A true taste of culinary excellence

The lowdown

Situated in the oldest and quite possibly the most charming building in Tunbridge Wells, Thackeray’s is considered as one of Kent’s finest restaurants. It was opened in 2001 by Richard Phillips, who trained under the famous Roux brothers and managed along with his team to gain a coveted Michelin Star not once but twice, as well as numerous AA Rosettes.

Although Thackeray’s was stripped of its Michelin Star in 2016 this has not seen the quality of the upmarket restaurant’s classic with a contemporary twist style of cooking – or superbly loyal clientele – dwindle. If anything since Patrick Hill took over as head chef there has been quite the culinary buzz about the place once again.

Ever since Richard opened the doors his aim has always been the same: to shine a spotlight on the wealth of fantastic local ingredients, promote provenance, and please the discerning palates of TW and beyond with an unforgettable gourmet dining experience.

As well as the traditional à la carte and prix fixe lunch menus, there are also gourmet tasting and meat free ones to enjoy here.

The venue

The distinctive white and wonky weatherboard building with its Number Ten style front door and fairytale character is nestled on the pretty green just off London Road in Tunbridge Wells. It was once the home of novelist William Makepeace Thackeray, which obviously inspired its name.

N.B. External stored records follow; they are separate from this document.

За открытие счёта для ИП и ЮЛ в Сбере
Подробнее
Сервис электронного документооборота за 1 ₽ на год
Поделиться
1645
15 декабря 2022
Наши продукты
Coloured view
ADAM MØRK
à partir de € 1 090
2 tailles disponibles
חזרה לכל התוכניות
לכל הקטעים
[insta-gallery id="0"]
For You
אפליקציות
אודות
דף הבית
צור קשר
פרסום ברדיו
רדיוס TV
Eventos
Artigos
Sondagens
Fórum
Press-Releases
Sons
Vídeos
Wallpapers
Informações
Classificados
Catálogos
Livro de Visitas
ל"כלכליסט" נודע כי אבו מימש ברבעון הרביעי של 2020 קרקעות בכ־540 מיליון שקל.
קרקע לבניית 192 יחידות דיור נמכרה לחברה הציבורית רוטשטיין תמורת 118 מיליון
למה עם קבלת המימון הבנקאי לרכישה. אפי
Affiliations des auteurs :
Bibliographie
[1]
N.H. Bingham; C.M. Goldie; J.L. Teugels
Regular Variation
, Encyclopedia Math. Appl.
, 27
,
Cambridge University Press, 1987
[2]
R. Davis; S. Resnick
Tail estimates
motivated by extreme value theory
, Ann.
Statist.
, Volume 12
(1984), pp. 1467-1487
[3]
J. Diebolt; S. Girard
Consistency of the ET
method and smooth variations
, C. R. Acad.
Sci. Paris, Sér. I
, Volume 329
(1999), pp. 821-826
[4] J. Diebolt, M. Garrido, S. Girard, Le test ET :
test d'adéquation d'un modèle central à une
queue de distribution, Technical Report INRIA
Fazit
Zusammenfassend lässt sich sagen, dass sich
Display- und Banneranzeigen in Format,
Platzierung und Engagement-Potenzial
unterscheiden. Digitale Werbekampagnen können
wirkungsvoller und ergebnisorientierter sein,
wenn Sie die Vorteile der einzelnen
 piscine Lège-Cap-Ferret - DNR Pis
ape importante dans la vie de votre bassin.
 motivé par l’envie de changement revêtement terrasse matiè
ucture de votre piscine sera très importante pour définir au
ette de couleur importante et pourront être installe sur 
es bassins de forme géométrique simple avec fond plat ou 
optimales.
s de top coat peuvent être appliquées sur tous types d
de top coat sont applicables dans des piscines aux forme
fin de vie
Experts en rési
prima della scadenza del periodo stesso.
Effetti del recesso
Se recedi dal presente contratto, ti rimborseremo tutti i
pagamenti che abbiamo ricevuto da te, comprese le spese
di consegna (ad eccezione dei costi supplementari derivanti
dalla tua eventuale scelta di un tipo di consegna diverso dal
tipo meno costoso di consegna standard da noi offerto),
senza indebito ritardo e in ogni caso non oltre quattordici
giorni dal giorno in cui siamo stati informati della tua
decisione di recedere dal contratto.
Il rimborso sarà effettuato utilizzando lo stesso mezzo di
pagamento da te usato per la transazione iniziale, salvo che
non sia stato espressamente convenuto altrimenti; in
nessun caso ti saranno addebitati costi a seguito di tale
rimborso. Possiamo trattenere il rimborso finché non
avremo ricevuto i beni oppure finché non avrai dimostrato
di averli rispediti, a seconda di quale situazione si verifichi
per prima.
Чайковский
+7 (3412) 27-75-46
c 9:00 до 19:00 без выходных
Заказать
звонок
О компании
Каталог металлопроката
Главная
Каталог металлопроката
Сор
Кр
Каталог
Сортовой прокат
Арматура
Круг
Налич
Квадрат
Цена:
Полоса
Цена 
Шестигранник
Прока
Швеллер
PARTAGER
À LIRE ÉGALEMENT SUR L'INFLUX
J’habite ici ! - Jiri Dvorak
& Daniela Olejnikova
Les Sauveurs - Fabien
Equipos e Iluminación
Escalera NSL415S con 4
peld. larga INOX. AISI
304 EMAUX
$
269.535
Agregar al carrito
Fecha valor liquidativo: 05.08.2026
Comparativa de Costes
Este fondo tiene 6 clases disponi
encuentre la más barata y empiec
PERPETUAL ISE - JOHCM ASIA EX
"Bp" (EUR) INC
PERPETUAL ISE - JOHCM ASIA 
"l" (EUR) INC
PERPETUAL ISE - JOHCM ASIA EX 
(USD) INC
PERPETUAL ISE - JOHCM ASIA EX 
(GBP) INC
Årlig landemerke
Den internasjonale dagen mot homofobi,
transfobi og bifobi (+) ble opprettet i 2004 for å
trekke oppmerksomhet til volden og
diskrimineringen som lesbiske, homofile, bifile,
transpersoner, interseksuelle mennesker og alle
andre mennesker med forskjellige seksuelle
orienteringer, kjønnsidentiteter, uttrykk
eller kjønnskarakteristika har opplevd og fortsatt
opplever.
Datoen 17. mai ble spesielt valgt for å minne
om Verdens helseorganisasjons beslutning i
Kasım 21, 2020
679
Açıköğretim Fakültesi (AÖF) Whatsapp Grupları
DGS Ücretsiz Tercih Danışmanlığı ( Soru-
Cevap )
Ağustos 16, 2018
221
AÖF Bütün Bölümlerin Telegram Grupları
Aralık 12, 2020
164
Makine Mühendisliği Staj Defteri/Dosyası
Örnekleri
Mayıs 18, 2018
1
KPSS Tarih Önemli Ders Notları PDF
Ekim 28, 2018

As well as two sizeable dining rooms and a bar area downstairs, there are numerous private dining rooms upstairs, all beautifully appointed, where guests can enjoy a more intimate or special gourmet occasion. Outside is a small but appealing terrace which is busy during the summer months. Richard and his team also provide an external fine dining catering business.

First impressions

On entering Thackeray’s it feels immediately welcoming. The lighting is low and ambient and the décor elegant yet understated, presumably not wanting to take too much away from the building’s charming period character which boasts sloping ceilings, panelled walls and creaking floorboards. Thackeray’s Director Gary Beach warmly greets us on arrival before ushering us into a cosy snug bar. It’s a Friday night and there’s a steady flow of customers happily dining in the main restaurant. My husband and I enjoy a pre-dinner cocktail expertly mixed by barman Nelson, who appears to know everything there is to know about spirit matching and mixing – just what’s needed when you fancy a change from a regular G&T. While we peruse the menu, carefully curated by head chef Patrick Hill, we’re impressed by the various flavour combinations proposed. For starters you can feast on poached brill – enhanced with a lobster and carrot cream sauce, spiced red lentils, yoghurt and soused raisins (£14). Or how about a serving of traditional old spot pork loin braised and glazed, which is given an intriguing contemporary twist courtesy of its accompanying pickled radish, mint and English feta cheese (£27). If the food tastes as good as it sounds we’re in for a treat.

Under starters orders

Gary shows us to our table and after being served a delicious amuse bouche and a selection of fresh bread he asks if we’d like to see the wine list. As you’d expect from this calibre of establishment it’s a pretty comprehensive one, which roams from sturdy old-world French and Italian terroir to local English wines and then on to some intriguing new-world terrains like China, Slovenia and Judea.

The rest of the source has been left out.